Der größte Teil des Warenverkehrs zwischen zwei Ländern entfällt, mit periodischen Ausnahmen, auf die Rüstungsindustrie (Panzer M-84). Šutanovac soll bald mit kuwaitischen Kollegen die neuen Formen der Zusammenarbeit und Modernisierung der erwähnten Panzer im Wert von mehrere hundert Mio. Euro besprechen.

- Wir können darüber nichts mehr sagen. Die Zusammenarbeit wurde auf drei Niveaus vereinbart. Wir wollen zunächste den Umfang des Warenverkehrs erhöhen, der bisher eine Mio. Euro nicht übertroffen hat. An einer Messe, die im Herbst in Kuwait stattfindet, werden wir unsere Landwirtschaft und Lebensmittelindustrie präsentieren, um zu sehen, was wir diesem Markt anbieten können - sagte gestern (16. März 2010) der serbische Minister Rasim Ljajić in einem Interview für die Tageszeitung "Blic".

Die kuwaitische Seite ist bereit, das Engagement serbischer Bauunternehmen als Subunternehmer in Kuwait zu untestützen. Serbische Unternehmen haben, nämlich, viele wichtige infrastrukturelle Objekte in dieser Region gebaut - Hafen Feilaka und Doha (Katar), Hafendam Salmia mit einem Yachtklub, 187 m hohe Wassertürme (9000 m2), die sich inzwischen zu Symbolen von Kuwait entwickelt haben, Siedlungen für Beduinen, einen Regierungskomplex im Wert von 172 Mio. US-Dollar sowie zahlreiche Untertage-Wasserspeicher.
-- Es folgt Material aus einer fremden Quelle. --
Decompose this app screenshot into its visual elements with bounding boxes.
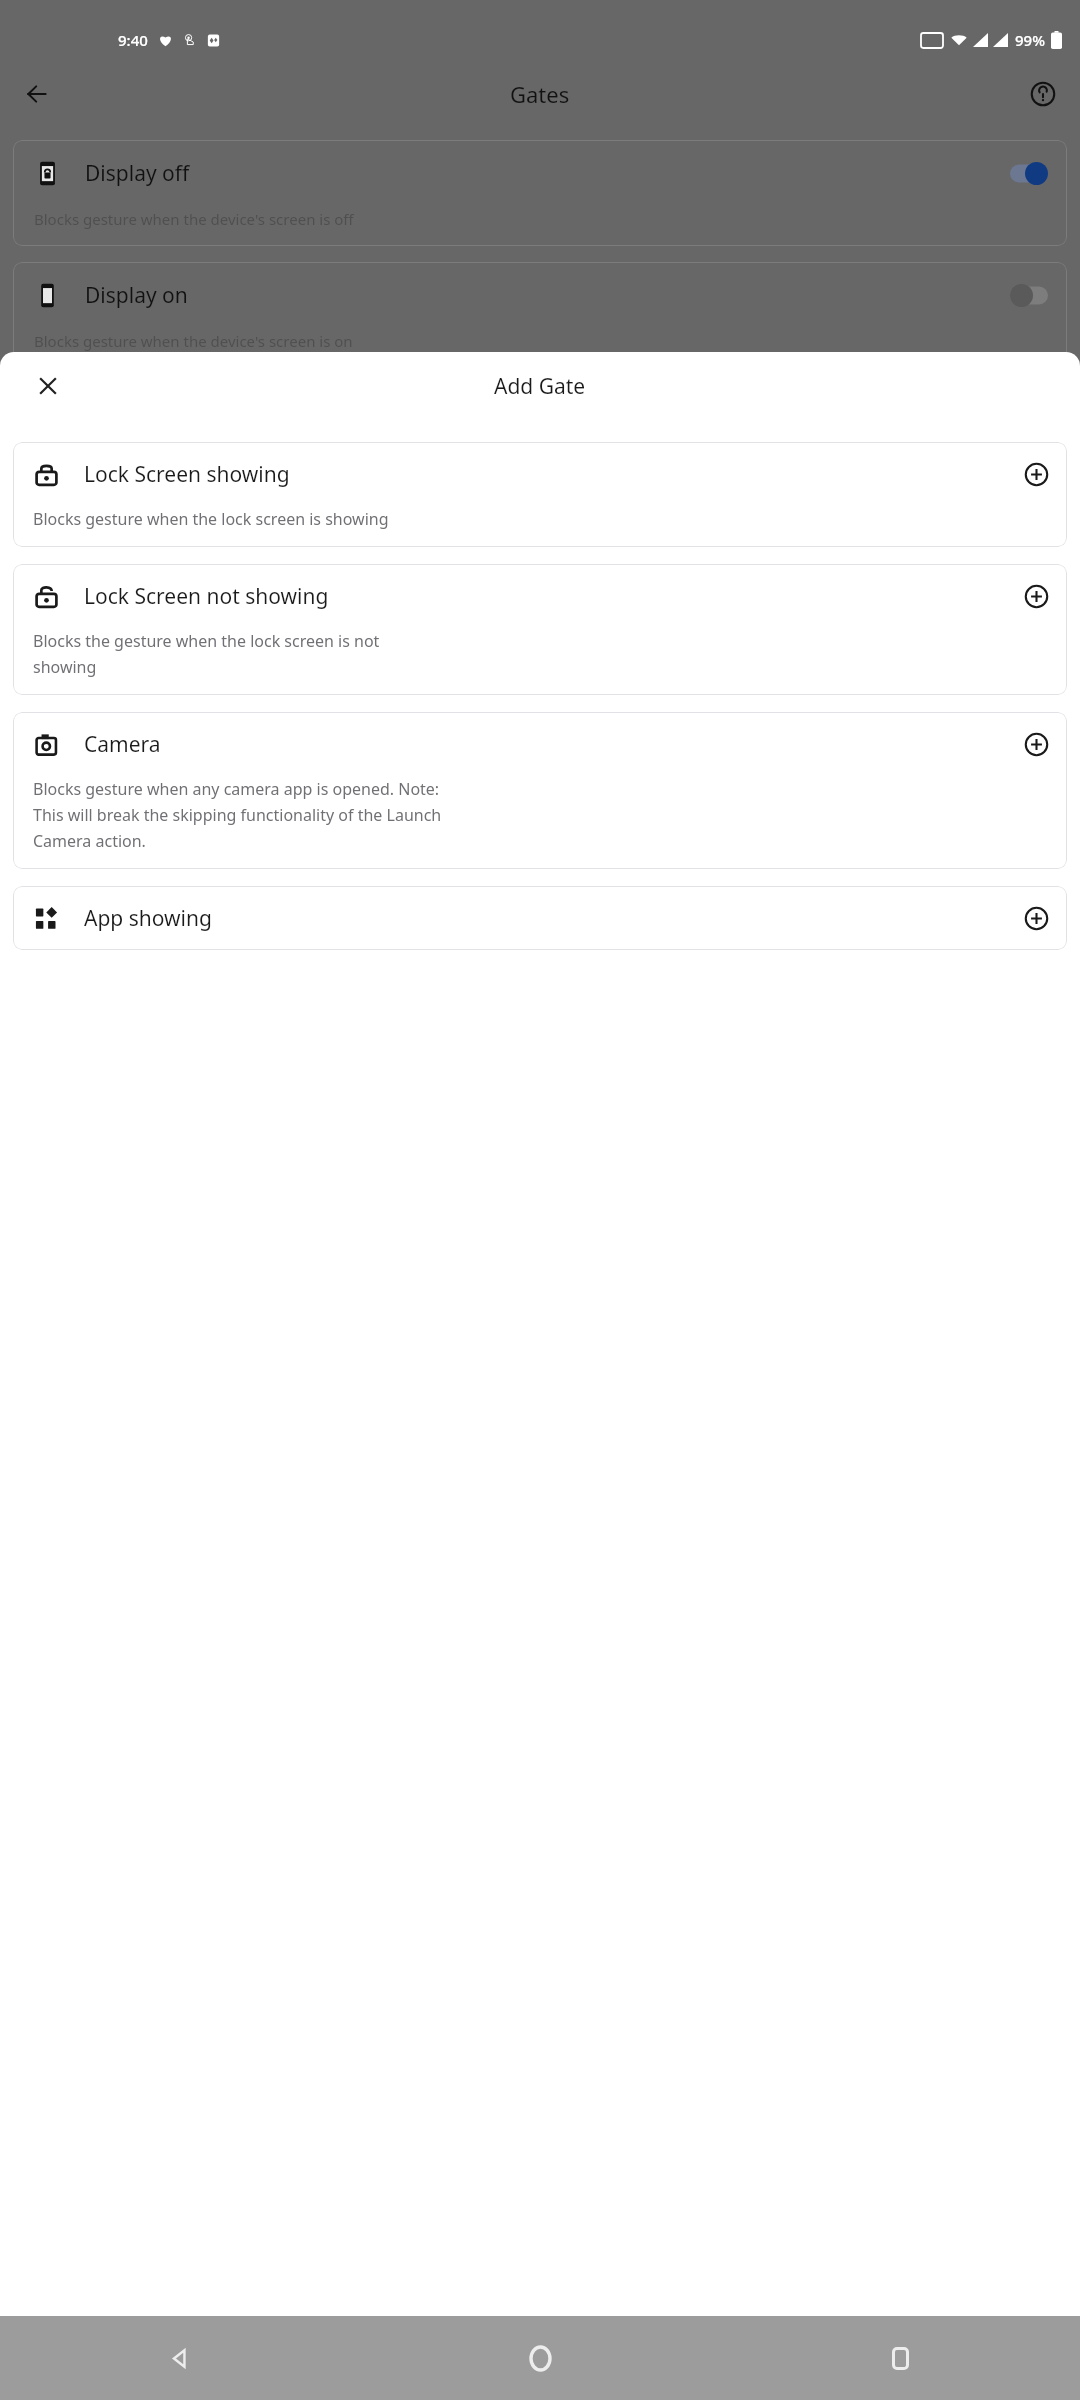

- Nach dem Gespräch über ihre Investitionen und eventuelle Beteiligung an der Privatisierung in Serbien übergaben wir dem Kuwaitischen Entwicklungsfonds das Projekt des Belgrader Eisenbahnknotens. Die erste Sitzung unseres gemischten Komitees nach 30 Jahren findet Ende Juni in Belgrad statt. Wir benötigen einen, von der Weltwirtschaftskrise verschonten Markt - erklärt Ljajić.